§ EXERCISE BRIEF: When you output the entries, begin with the first line and end with the line containing "Personal data is handled", keeping each line exactly as it is.

§ MATERIAL TO PROCESS:

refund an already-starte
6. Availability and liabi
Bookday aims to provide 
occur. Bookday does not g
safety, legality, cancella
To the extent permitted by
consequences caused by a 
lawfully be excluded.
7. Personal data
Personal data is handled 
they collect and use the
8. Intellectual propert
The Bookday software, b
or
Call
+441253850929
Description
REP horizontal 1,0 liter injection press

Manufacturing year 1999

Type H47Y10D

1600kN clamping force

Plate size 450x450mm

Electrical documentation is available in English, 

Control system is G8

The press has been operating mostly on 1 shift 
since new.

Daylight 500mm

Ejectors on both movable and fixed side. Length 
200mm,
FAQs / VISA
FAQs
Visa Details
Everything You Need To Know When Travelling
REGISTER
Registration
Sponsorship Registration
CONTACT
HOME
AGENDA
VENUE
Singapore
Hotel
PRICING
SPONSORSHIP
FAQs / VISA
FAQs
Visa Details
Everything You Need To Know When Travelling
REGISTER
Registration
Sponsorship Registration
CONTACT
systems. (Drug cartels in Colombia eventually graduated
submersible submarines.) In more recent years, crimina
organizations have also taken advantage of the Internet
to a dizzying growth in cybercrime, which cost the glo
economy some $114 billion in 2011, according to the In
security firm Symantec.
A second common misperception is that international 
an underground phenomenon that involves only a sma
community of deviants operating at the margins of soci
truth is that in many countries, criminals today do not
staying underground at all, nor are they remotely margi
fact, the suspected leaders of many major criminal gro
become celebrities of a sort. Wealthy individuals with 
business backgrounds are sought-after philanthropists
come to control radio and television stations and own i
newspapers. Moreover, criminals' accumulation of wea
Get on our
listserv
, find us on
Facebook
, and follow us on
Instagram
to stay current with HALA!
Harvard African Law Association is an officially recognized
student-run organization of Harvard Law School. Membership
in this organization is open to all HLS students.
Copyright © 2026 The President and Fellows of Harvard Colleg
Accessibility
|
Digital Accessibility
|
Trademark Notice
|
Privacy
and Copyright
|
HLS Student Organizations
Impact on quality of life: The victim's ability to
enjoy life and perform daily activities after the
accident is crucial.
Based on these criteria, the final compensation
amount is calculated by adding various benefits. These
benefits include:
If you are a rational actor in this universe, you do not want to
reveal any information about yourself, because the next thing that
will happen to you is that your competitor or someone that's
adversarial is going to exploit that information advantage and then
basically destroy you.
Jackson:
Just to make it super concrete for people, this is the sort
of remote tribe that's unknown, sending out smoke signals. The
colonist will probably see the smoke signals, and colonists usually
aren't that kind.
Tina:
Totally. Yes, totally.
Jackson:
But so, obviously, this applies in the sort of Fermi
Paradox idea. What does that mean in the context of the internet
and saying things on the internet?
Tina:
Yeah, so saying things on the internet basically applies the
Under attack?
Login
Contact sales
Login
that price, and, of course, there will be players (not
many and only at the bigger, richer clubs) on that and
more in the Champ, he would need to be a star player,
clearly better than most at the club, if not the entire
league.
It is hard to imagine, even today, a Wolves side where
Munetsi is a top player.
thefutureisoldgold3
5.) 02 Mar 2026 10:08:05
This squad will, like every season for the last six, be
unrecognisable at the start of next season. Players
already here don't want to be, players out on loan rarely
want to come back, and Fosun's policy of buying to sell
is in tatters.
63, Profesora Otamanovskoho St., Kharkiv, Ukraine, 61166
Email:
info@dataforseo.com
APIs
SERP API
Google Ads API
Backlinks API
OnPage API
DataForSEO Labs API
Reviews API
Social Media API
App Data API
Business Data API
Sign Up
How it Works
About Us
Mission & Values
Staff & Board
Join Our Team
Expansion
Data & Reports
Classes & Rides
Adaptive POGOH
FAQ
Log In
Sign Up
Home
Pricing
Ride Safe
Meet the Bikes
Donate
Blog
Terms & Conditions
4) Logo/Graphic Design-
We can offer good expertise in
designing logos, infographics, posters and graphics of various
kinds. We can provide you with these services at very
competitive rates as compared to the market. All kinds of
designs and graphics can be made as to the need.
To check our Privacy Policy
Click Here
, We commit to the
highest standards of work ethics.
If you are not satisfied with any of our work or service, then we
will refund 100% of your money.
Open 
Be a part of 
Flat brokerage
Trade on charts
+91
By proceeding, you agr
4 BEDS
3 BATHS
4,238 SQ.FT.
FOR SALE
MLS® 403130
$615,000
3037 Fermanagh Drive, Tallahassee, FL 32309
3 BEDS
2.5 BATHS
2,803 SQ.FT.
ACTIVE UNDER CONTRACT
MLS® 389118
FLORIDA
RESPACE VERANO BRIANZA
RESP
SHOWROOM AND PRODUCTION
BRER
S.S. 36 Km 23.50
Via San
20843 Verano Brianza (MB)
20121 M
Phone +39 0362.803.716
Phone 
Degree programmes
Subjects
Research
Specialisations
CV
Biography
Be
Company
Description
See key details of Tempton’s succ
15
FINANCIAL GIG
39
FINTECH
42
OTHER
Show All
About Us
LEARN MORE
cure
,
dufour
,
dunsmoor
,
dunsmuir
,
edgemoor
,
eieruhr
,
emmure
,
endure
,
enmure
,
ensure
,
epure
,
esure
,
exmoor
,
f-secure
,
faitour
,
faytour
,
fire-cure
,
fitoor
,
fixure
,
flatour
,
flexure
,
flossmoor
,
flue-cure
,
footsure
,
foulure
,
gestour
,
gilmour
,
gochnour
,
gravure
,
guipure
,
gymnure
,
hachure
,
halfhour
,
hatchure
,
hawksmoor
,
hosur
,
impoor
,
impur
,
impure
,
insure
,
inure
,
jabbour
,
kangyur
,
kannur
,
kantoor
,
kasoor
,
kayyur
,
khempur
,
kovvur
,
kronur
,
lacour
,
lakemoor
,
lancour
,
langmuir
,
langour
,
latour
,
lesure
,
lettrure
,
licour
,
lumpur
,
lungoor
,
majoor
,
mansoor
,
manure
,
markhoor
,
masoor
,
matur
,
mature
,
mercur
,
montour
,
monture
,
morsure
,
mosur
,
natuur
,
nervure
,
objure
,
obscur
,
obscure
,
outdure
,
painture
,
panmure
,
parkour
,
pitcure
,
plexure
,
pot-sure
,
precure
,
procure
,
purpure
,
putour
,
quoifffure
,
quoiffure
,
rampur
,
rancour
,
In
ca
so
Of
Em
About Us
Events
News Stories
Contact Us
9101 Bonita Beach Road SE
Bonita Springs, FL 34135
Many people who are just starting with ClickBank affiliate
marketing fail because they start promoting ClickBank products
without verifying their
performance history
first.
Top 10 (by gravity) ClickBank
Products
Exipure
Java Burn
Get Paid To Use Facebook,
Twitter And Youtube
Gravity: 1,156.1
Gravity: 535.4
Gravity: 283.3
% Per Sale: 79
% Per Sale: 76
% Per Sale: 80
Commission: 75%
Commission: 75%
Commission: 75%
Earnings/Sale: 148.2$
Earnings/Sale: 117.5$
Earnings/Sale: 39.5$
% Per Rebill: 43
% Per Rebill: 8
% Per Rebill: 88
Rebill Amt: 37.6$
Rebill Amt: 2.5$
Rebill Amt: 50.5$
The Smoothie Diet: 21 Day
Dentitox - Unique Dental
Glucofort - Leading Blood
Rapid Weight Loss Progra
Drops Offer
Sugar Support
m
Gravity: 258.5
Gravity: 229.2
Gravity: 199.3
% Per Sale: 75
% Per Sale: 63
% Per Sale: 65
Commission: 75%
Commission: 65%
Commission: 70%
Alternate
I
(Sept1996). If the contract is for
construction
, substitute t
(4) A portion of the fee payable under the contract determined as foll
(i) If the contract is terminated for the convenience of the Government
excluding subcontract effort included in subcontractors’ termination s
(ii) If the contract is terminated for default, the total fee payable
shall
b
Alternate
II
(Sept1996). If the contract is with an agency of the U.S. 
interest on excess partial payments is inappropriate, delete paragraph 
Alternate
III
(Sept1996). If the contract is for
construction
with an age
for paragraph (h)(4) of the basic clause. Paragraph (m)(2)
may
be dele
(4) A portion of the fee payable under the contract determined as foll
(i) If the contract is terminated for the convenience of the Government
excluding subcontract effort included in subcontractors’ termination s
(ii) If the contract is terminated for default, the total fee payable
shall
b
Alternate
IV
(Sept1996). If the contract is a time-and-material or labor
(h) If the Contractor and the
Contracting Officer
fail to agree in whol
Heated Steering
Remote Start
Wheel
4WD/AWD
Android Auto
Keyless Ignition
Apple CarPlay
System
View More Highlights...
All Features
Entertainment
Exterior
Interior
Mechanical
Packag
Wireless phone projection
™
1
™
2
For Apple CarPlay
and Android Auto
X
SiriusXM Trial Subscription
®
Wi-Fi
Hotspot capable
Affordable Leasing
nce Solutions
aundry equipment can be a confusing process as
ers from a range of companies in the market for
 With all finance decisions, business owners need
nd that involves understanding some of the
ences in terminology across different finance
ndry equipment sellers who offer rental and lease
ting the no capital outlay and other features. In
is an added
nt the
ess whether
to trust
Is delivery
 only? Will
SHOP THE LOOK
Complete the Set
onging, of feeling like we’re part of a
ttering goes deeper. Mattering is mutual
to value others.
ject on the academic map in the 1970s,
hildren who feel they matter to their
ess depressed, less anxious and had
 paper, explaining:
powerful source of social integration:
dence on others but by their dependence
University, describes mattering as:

§ EXPECTED ANSWER:
refund an already-starte
6. Availability and liabi
Bookday aims to provide 
occur. Bookday does not g
safety, legality, cancella
To the extent permitted by
consequences caused by a 
lawfully be excluded.
7. Personal data
Personal data is handled 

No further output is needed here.